How do you “not repeat yourself” when giving a class an accessible “name” in C++?

问题

Consider the following:

class Base {
  public:
    virtual std::string getName() = 0;
    ...
};

class Derived1 : public Base {
  public:
    static std::string getClassName() { return("Derived1"); }
    std::string getName() { return("Derived1"); }
    ...
};

class Derived2 : public Base {
  public:
    static std::string getClassName() { return("Derived2"); }
    std::string getName() { return("Derived2"); }
    ...
};

The idea is that if you have the derived class passed as, say, a template parameter, then you can get its class name via getClassName, while if you have it passed as a pointer to base class, you can get the name via getName.

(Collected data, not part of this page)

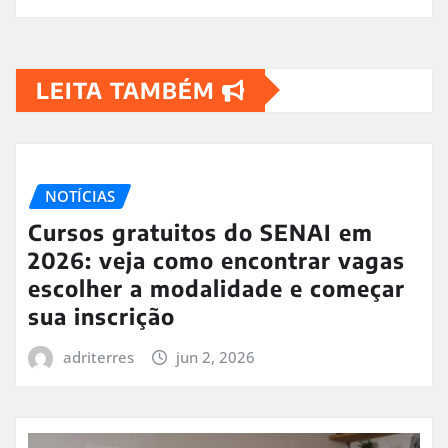
LEITA TAMBÉM
NOTÍCIAS
Cursos gratuitos do SENAI em
2026: veja como encontrar vagas
escolher a modalidade e começar
sua inscrição
adriterres
jun 2, 2026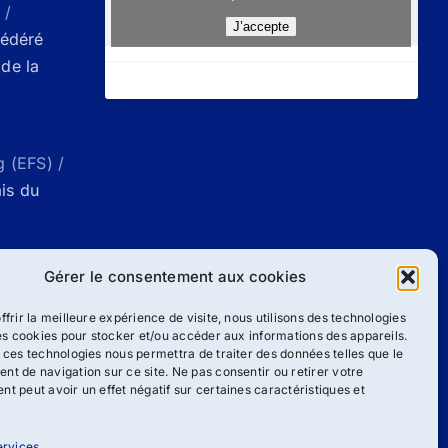
 /
J’accepte
Fédéré
de la
g (EFS) /
ais du
ueil |
Gérer le consentement aux cookies
g
ffrir la meilleure expérience de visite, nous utilisons des technologies
les cookies pour stocker et/ou accéder aux informations des appareils.
 ces technologies nous permettra de traiter des données telles que le
/
Liste des
t de navigation sur ce site. Ne pas consentir ou retirer votre
ang
t peut avoir un effet négatif sur certaines caractéristiques et
ervices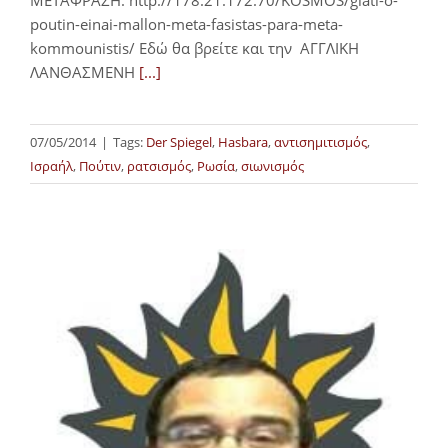
poutin-einai-mallon-meta-fasistas-para-meta-
kommounistis/ Εδώ θα βρείτε και την ΑΓΓΛΙΚΗ
ΛΑΝΘΑΣΜΕΝΗ
[...]
07/05/2014
|
Tags:
Der Spiegel
,
Hasbara
,
αντισημιτισμός
,
Ισραήλ
,
Πούτιν
,
ρατσισμός
,
Ρωσία
,
σιωνισμός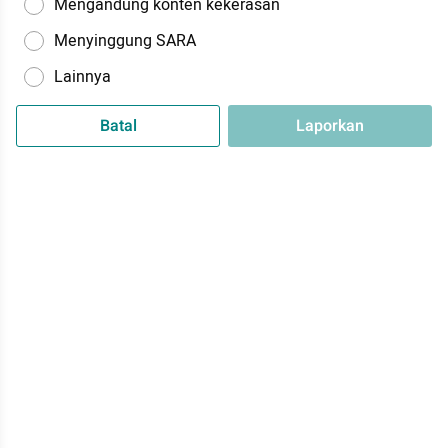
Mengandung konten kekerasan
Menyinggung SARA
Lainnya
Batal
Laporkan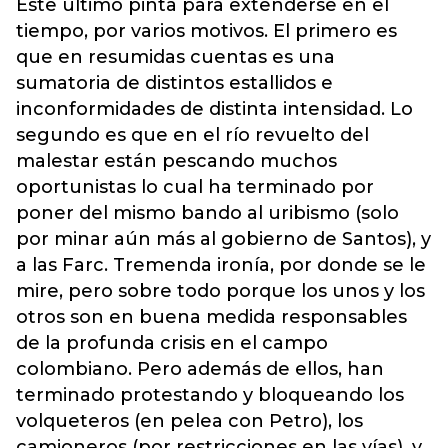
Este último pinta para extenderse en el
tiempo, por varios motivos. El primero es
que en resumidas cuentas es una
sumatoria de distintos estallidos e
inconformidades de distinta intensidad. Lo
segundo es que en el río revuelto del
malestar están pescando muchos
oportunistas lo cual ha terminado por
poner del mismo bando al uribismo (solo
por minar aún más al gobierno de Santos), y
a las Farc. Tremenda ironía, por donde se le
mire, pero sobre todo porque los unos y los
otros son en buena medida responsables
de la profunda crisis en el campo
colombiano. Pero además de ellos, han
terminado protestando y bloqueando los
volqueteros (en pelea con Petro), los
camioneros (por restricciones en las vías), y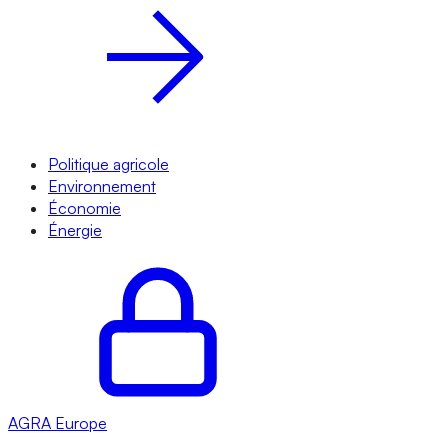
Politique agricole
Environnement
Économie
Énergie
AGRA
Europe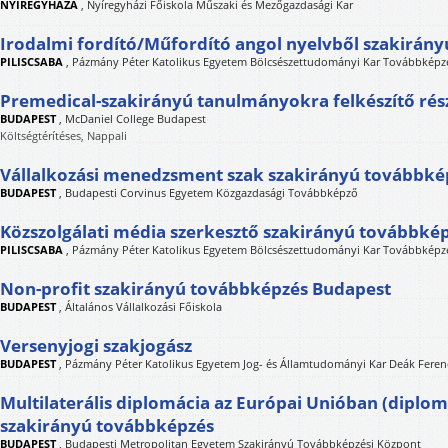
NYÍREGYHÁZA
,
Nyíregyházi Főiskola Műszaki és Mezőgazdasági Kar
Irodalmi fordító/Műfordító angol nyelvből szakirán
PILISCSABA
,
Pázmány Péter Katolikus Egyetem Bölcsészettudományi Kar Továbbképzé
Premedical-szakirányú tanulmányokra felkészítő ré
BUDAPEST
,
McDaniel College Budapest
Költségtérítéses, Nappali
Vállalkozási menedzsment szak szakirányú továbbké
BUDAPEST
,
Budapesti Corvinus Egyetem Közgazdasági Továbbképző
Közszolgálati média szerkesztő szakirányú továbbké
PILISCSABA
,
Pázmány Péter Katolikus Egyetem Bölcsészettudományi Kar Továbbképzé
Non-profit szakirányú továbbképzés Budapest
BUDAPEST
,
Általános Vállalkozási Főiskola
Versenyjogi szakjogász
BUDAPEST
,
Pázmány Péter Katolikus Egyetem Jog- és Államtudományi Kar Deák Feren
Multilaterális diplomácia az Európai Unióban (diplo
szakirányú továbbképzés
BUDAPEST
,
Budapesti Metropolitan Egyetem Szakirányú Továbbképzési Központ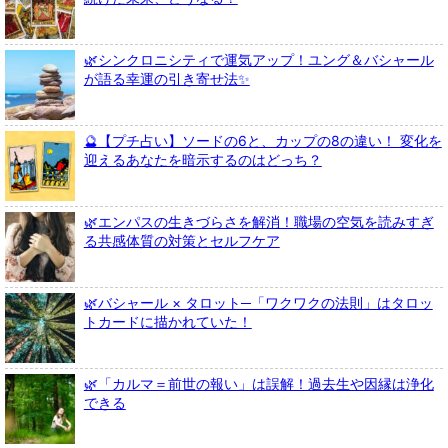
🌿シンクロニシティで運気アップ！ユング＆バシャール
が語る幸運の引き寄せ法✨
🔮【プチ占い】ソードの6と、カップの8の違い！ 変化を
迎えるあなたを暗示するのはどっち？
🌿エンパスの生きづらさを解消！職場の空気を読みすぎ
る共感体質の対策とセルフケア
🌿バシャール × タロット─「ワクワクの法則」はタロッ
トカードに描かれていた！
🌿「カルマ＝前世の報い」は誤解！過去生や因縁は浄化
できる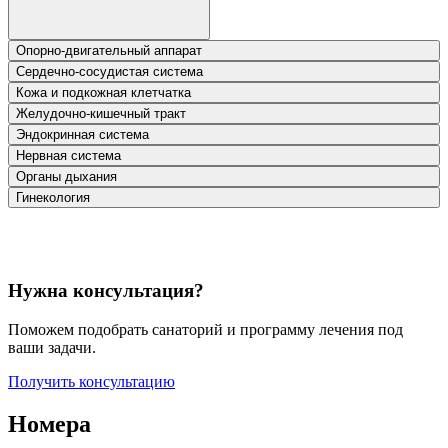
Опорно-двигательный аппарат
Сердечно-сосудистая система
Кожа и подкожная клетчатка
Желудочно-кишечный тракт
Эндокринная система
Нервная система
Органы дыхания
Гинекология
Нужна консультация?
Поможем подобрать санаторий и программу лечения под
ваши задачи.
Получить консультацию
Номера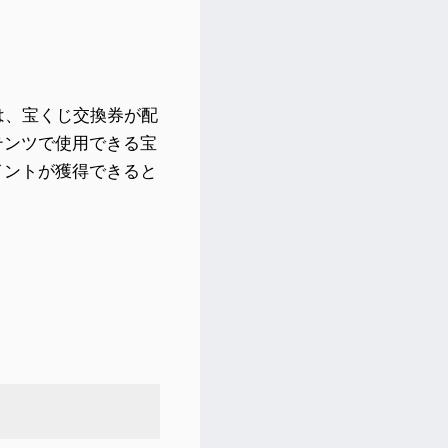
は、宝くじ交換券が配
テンツで使用できる宝
イントが獲得できると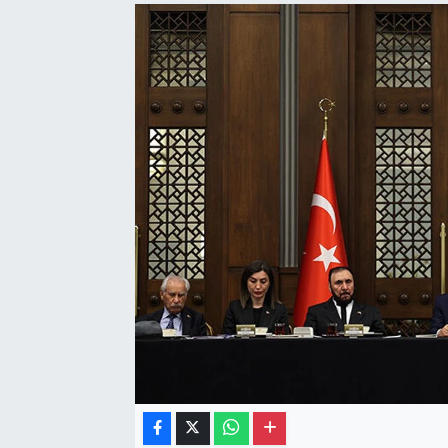
Gayrimenkul
Spor
Eğitim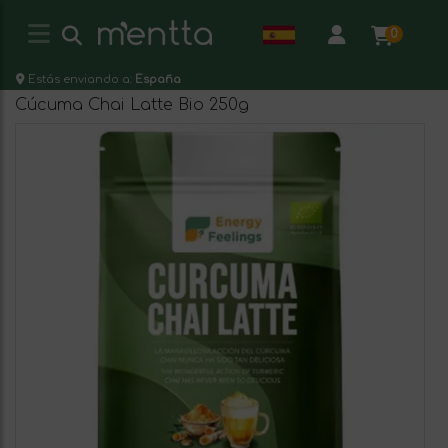
0
Estás enviando a:
España
Cúcuma Chai Latte Bio 250g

I have seem a lot of similar questions to this here but all of them seem to ask stuff like "how do I use a static virtual", "why don't static virtuals exist" and various stuff like that, and the answers seem to address that more than what I think the real underlying problem is, which is: how can I avoid having to repeat myself with that code and mentioning the name twice while using as little boilerplate as possible? (Don't Repeat Yourself, or DRY Rule)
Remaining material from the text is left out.